Thursday, January 18, 2007


Grey's Anatomy was sad and beautiful this week, wasn't it?

I won't get into details. I don't want to spoil the episode for anyone who has yet to watch it. But I don't think that it would hurt to say that it was a sad, beautiful, quiet, powerful episode. I enjoyed it.

There was one tiny portion of the episode - when George's brother has a bit of gas and the family is laughing uproariously - that reminded me of when my Uncle Rich died. There were moments just like that. Laughing with a heavy heart and teary eyes.

Uncle Rich died in January, 1997. It was a Tuesday. I was in 9th grade.

I have a lot of good memories from the days following his death. Maybe good isn't the right word. Close, perhaps. My memories evoke a feeling of closeness.

Uncle Rich had a sudden heart attack; he was 44. He died in his basement following a workout on his treadmill. My aunt found him when she returned from home that night.

I remember standing in his basement, seeing the shoes he was wearing when he died sitting on the floor next to the treadmill. My aunt must've taken them off of him before the ambulance took his body. Or maybe he'd taken them off himself. I never asked.

My aunt and uncle lived in Ohio. My entire family, and the close-knit group of friends who are those who grew up around my dad's family, stayed in the same hotel. We were given the entire top floor. The hospitality room was always open for us. Free of charge. Courtesy of my uncle's company.

My mom's parents came down for the funeral. Some of my dad's best friends. My Aunt Louise and Uncle Ed. The number of people at the funeral home was overwhelming. I sat with Meg and my cousins Paul and Danielle at the funeral. I can't remember if I cried. I imagine that I did.

One day, my aunt bought me dress shoes. They were by Esprit. I might still have them somewhere.

Meg, Paul, Liz and I spent a lot of time trying to figure out the proper way to pronounce "concierge." We said it differently every time. Con-ser-gee. Con-cur-ga. We still laugh about that.

A neighbor brought us over blueberry muffins. Meg and Paul ate the entire batch.

The fire alarm went off in the hotel twice. Once in the middle of the night. It didn't matter; nobody could sleep. Once in the middle of the day. My parents took Meg, Paul and I down the closest stairwell. There was smoke. I was first, leading the way, and I can still hear the shakiness in my voice when I told my parents.

It turned out only to be a steam pipe that burst.

Mom and Dad took Meg, Paul and I to a restaurant. We ate nearly nothing. The waitress was surprised when we didn't want to bring any of it with us.

Aunt Lynn bellowed Paul's name in the middle of a department store with such fervor that we still imitate it.
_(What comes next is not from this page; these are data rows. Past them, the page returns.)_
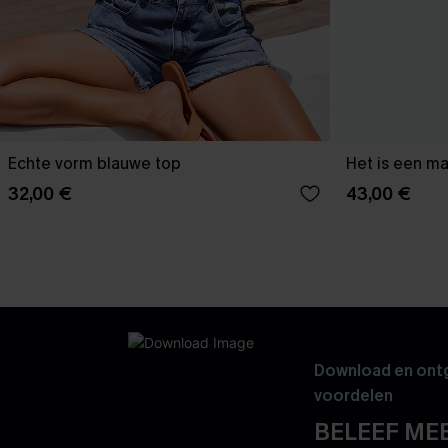
Echte vorm blauwe top
Het is een ma
32,00 €
43,00 €
Download en ontg
voordelen
BELEEF MEE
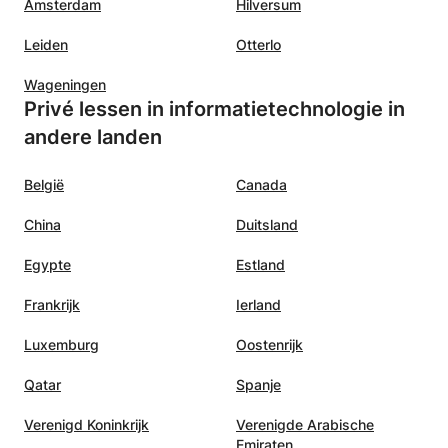
Amsterdam
Hilversum
online. Bij interesse, aarzel niet om me te contacteren
zodat we de praktische zaken direct grondiger kunnen
Leiden
Otterlo
bespreken. Samen kunnen we zowel een planning
opmaken, als les per les werken aan het bereiken van
Wageningen
jouw persoonlijke academische doelen of die van uw kind.
Privé lessen in informatietechnologie in
andere landen
België
Canada
China
Duitsland
Egypte
Estland
Frankrijk
Ierland
Luxemburg
Oostenrijk
Qatar
Spanje
Verenigd Koninkrijk
Verenigde Arabische
Emiraten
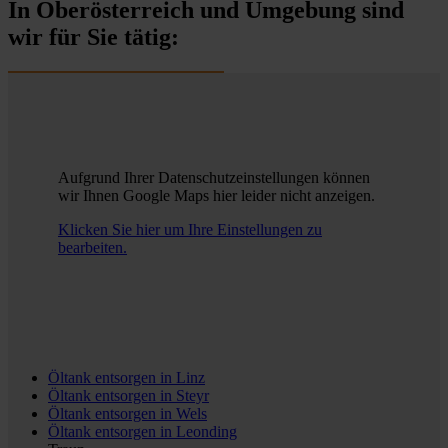
In Oberösterreich und Umgebung sind
wir für Sie tätig:
Aufgrund Ihrer Datenschutzeinstellungen können
wir Ihnen Google Maps hier leider nicht anzeigen.
Klicken Sie hier um Ihre Einstellungen zu
bearbeiten.
Öltank entsorgen in
Linz
Öltank entsorgen in
Steyr
Öltank entsorgen in
Wels
Öltank entsorgen in
Leonding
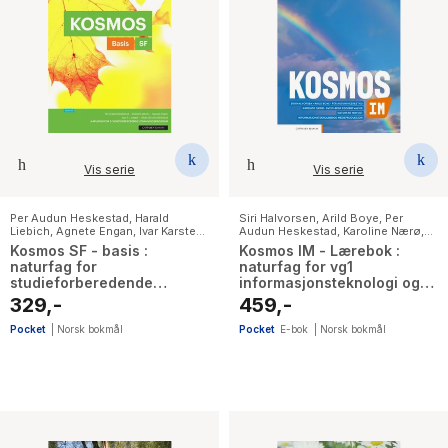
Vis serie
Vis serie
Per Audun Heskestad
,
Harald
Siri Halvorsen
,
Arild Boye
,
Per
Liebich
,
Agnete Engan
,
Ivar Karsten
Audun Heskestad
,
Karoline Nærø
,
Lerstad
,
Hilde Christine Mykland
Svein Arne Eggebø Valvik
Kosmos SF - basis :
Kosmos IM - Lærebok :
naturfag for
naturfag for vg1
studieforberedende
informasjonsteknologi og
utdanningsprogram
medieproduksjon
329,-
459,-
Pocket
|
Norsk bokmål
Pocket
E-bok
|
Norsk bokmål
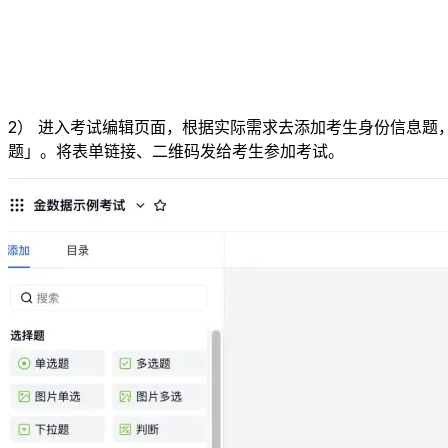
2） 进入考试编辑页面，根据实际需求去添加考生身份信息
题」。将表单链接、二维码发给考生参加考试。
Cousin Liz memorized the digital message board flashing on the restaurant across the street.

Recalling that weekend, we always smile, assuring one another that Uncle Rich was laughing at us. The smiles and the laughs, however, are only half of the story.

We don't talk about the other half.

My mind's eye can see, from where I was sitting on the couch in my pajamas, my dad leaning up against the kitchen counter after my aunt called to tell him that his big brother was dead. I remember it perfectly.

It's a memory that I have never once vocalized.


M said...

I agree the episode was great. I cried almost the whole way through. It made me think of my grandma's passing and the constant family time after that. Thanks for sharing your story.

Laurie said...

You gave me chills and brought tears to my eyes. Everything seems so normal and yet so much like the Twilight Zone.